Dataset items
—————

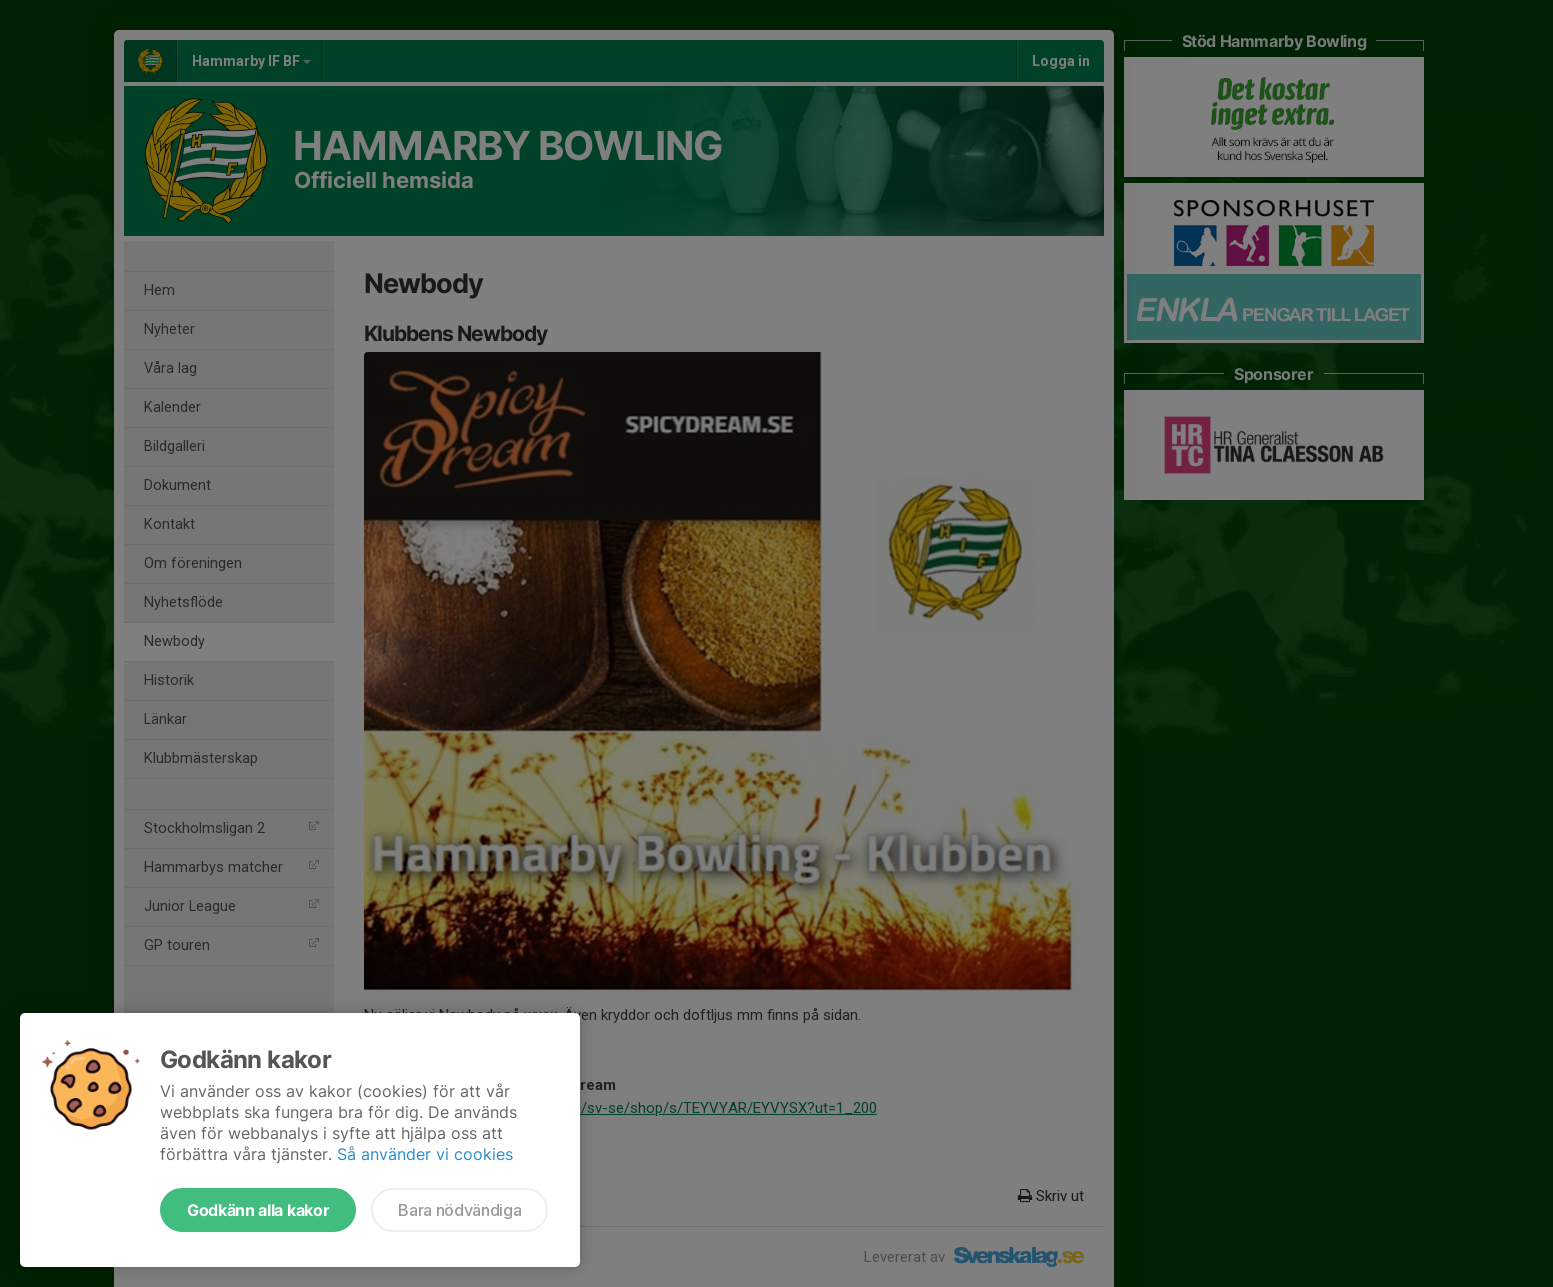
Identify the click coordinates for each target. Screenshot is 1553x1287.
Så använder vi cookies (425, 1154)
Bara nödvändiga (459, 1210)
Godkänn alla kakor (258, 1210)
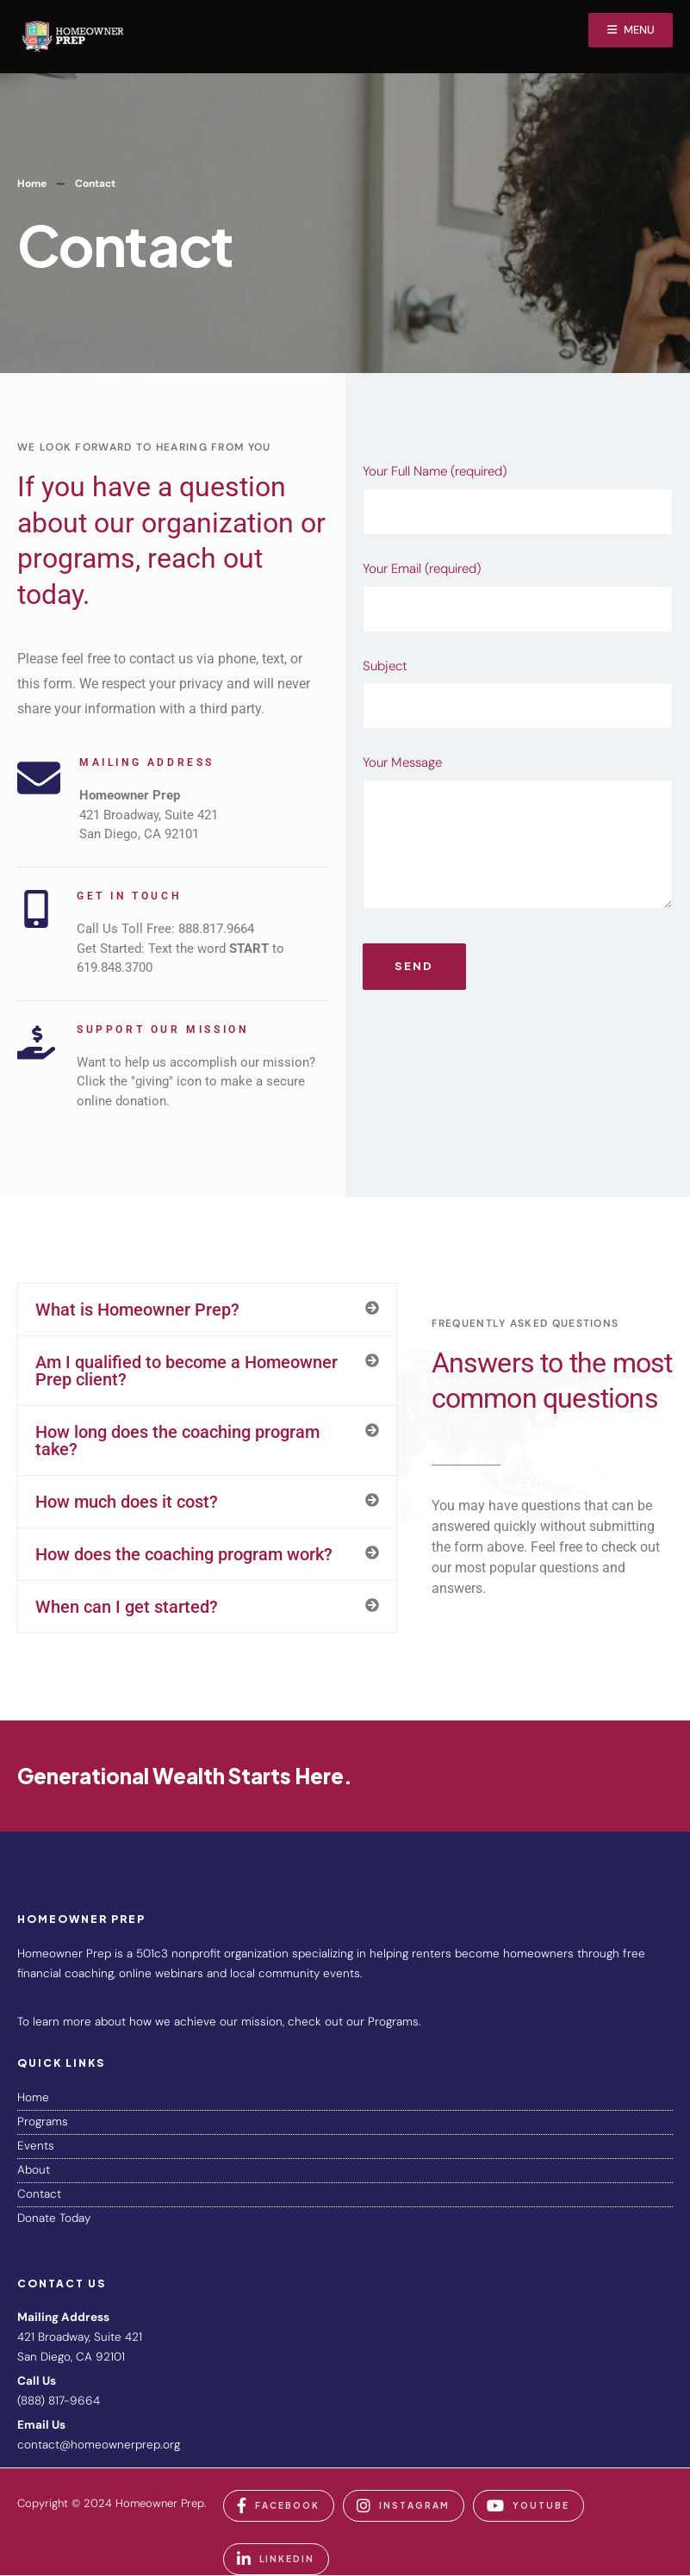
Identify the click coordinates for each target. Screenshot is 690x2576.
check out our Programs (353, 2021)
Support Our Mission (162, 1030)
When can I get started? (126, 1606)
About (33, 2169)
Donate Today (53, 2218)
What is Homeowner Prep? (137, 1309)
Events (35, 2145)
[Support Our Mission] (36, 1042)
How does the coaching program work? (184, 1554)
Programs (42, 2121)
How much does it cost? (126, 1501)
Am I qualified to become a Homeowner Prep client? (186, 1371)
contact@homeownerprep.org (98, 2444)
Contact (39, 2194)
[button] (207, 1309)
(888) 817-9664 (58, 2400)
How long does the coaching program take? (177, 1440)
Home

—————

• _How to complete this task_:
Please write out all the data again word for word, but not the pictures.

• _Your response_:
Identify the click coordinates for each target. Screenshot is 1553x1287.
Så använder vi cookies (425, 1154)
Bara nödvändiga (459, 1210)
Godkänn alla kakor (258, 1210)
Identify the click coordinates for each target. Screenshot is 690x2576.
check out our Programs (353, 2021)
Support Our Mission (162, 1030)
When can I get started? (126, 1606)
About (33, 2169)
Donate Today (53, 2218)
What is Homeowner Prep? (137, 1309)
Events (35, 2145)
[Support Our Mission] (36, 1042)
How does the coaching program work? (184, 1554)
Programs (42, 2121)
How much does it cost? (126, 1501)
Am I qualified to become a Homeowner Prep client? (186, 1371)
contact@homeownerprep.org (98, 2444)
Contact (39, 2194)
[button] (207, 1309)
(888) 817-9664 (58, 2400)
How long does the coaching program take? (177, 1440)
Home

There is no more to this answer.